It was hard not to see the effect it had on him, looking down over the marsh at several young children at play. “I used to be one of those kids” he said. I wasn’t used to seeing him like this. So lost and haunted now that there were no more distractions of excess and sin provided for his homecoming. It’s a busy Saturday night on the boardwalk and like the tide, residents rush into el Malecon de Chapala in the evening and recede back into town during the early hours of the morning.
“I’ve been all over the world and this is one of the most beautiful things I’ve ever seen. I knew you grew up in Mexico but I never pictured this. You had all of this every weekend?” I said gesturing at all the people and the amazing view. “Ya.” He exhaled with a wistful breath. Still I could see it was hitting him even harder now. Nostalgia is the enticing demon we face more often as years pass. No matter how much pleasure it brings, the pain seems to always win.
Twilight had packed the Rinconcito de Amor to our left with lovers young and old. He started to walk down the “little corner of love” not saying a word, staring intensely through everyone while stopping dead at a specific spot to turn towards the water. I want to believe the only thing he saw was the ghost of himself, young and terribly in love, still standing there. Or he saw that shard of a shattered heart still adrift in the water below. I felt it was best not to ask.

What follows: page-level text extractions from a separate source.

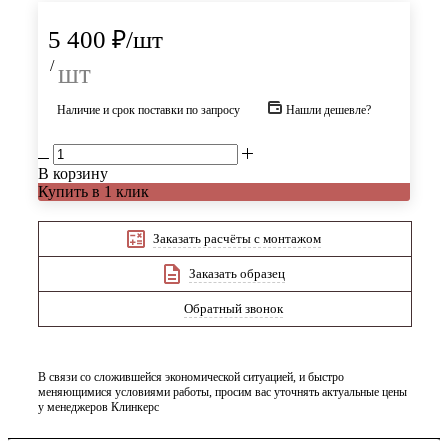
5 400
₽
/шт
/
шт
Наличие и срок поставки по запросу
Нашли дешевле?
В корзину
Купить в 1 клик
Заказать расчёты с монтажом
Заказать образец
Обратный звонок
В связи со сложившейся экономической ситуацией, и быстро
меняющимися условиями работы, просим вас уточнять актуальные цены
у менеджеров Клинкерс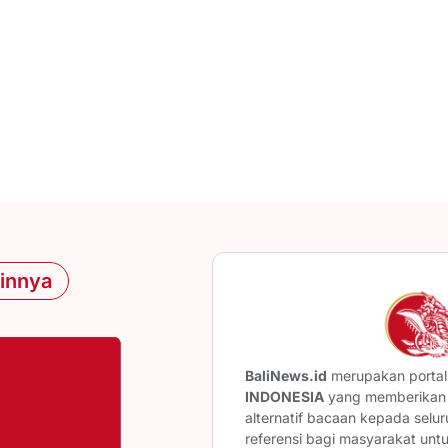
ainnya
BaliNews.id
merupakan portal 
INDONESIA
yang memberikan b
alternatif bacaan kepada selu
referensi bagi masyarakat unt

I had no ties to this place, personal or past but I was starting to make a connection during my short stay. To me it’s always been this beautiful and convivial with an undying collective societal ebb and flow but to him it was something more. I merely saw but he irrepressibly felt. Like a crawling fire slowly burning him alive from the inside. I don’t know which memories stabbed at him more, those of joy or of pain. To him I don’t think there was a difference.